(Saved entries)
/---
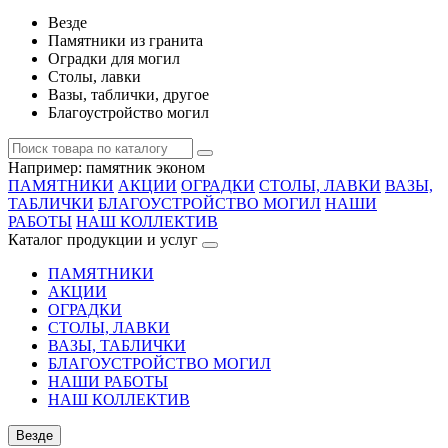
Везде
Памятники из гранита
Оградки для могил
Столы, лавки
Вазы, таблички, другое
Благоустройство могил
Например:
памятник эконом
ПАМЯТНИКИ
АКЦИИ
ОГРАДКИ
СТОЛЫ, ЛАВКИ
ВАЗЫ,
ТАБЛИЧКИ
БЛАГОУСТРОЙСТВО МОГИЛ
НАШИ
РАБОТЫ
НАШ КОЛЛЕКТИВ
Каталог продукции и услуг
ПАМЯТНИКИ
АКЦИИ
ОГРАДКИ
СТОЛЫ, ЛАВКИ
ВАЗЫ, ТАБЛИЧКИ
БЛАГОУСТРОЙСТВО МОГИЛ
НАШИ РАБОТЫ
НАШ КОЛЛЕКТИВ
Везде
\---
REQUIRED WORK: The records above should be retyped in full and exactly; omit the pictures.

TASK OUTPUT:
Везде
Памятники из гранита
Оградки для могил
Столы, лавки
Вазы, таблички, другое
Благоустройство могил
Например:
памятник эконом
ПАМЯТНИКИ
АКЦИИ
ОГРАДКИ
СТОЛЫ, ЛАВКИ
ВАЗЫ,
ТАБЛИЧКИ
БЛАГОУСТРОЙСТВО МОГИЛ
НАШИ
РАБОТЫ
НАШ КОЛЛЕКТИВ
Каталог продукции и услуг
ПАМЯТНИКИ
АКЦИИ
ОГРАДКИ
СТОЛЫ, ЛАВКИ
ВАЗЫ, ТАБЛИЧКИ
БЛАГОУСТРОЙСТВО МОГИЛ
НАШИ РАБОТЫ
НАШ КОЛЛЕКТИВ
Везде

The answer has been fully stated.